Sunday 6 August 2017

St. Lughaidh of Cluain Fobhair, August 6

August 6 is the feast of an Irish saint with an ancient name - Lughaidh. He is associated with a locality called Cluain Fobhair. Despite the fact that he appears on the earliest calendars and that the seventeenth-century hagiologist,  Father John Colgan, intended to include him in his work, both the man and the place are impossible to identify with any certainty, as Canon O'Hanlon explains:

St. Lughaidh, of Cluain Fobhair.

The present saint most probably flourished before the tenth century, for his name is commemorated at this date, in our most ancient Irish Martyrologies. It seems to have been Colgan's intention to have edited the Acts of St.
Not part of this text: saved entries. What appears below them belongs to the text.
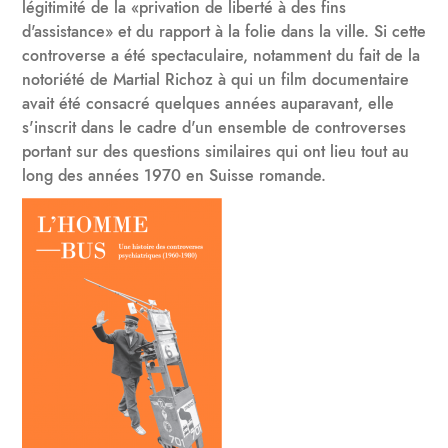
légitimité de la «privation de liberté à des fins
d'assistance» et du rapport à la folie dans la ville. Si cette
controverse a été spectaculaire, notamment du fait de la
notoriété de Martial Richoz à qui un film documentaire
avait été consacré quelques années auparavant, elle
s'inscrit dans le cadre d'un ensemble de controverses
portant sur des questions similaires qui ont lieu tout au
long des années 1970 en Suisse romande.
Lughidius, on this day, as would appear from the posthumous list of his MSS. He was connected with a place, designated Cluain Fobhair. There is a townland called Cloonfoher, in the parish and barony of Burrishoole, in the County of Mayo; a Cloonfore, in the parish and barony of Rathcline, in the County of Longford; a Cloonfower, in the parish of Termonbarry, barony of Ballintober North, and County of Roscommon, as also a Cloonfower, in the parish of Kilkeevin, and barony of Castlereagh, County of Roscommon. Those denominations are all equivalent to Cluain Fobhair. The Martyrologies of Tallagh and of Donegal mention, that at the 6th of August, veneration was given to Lughaidh, of Cluain Fobhair. In the Irish Calendar, preserved in the Royal Irish Academy, there is a similar entry.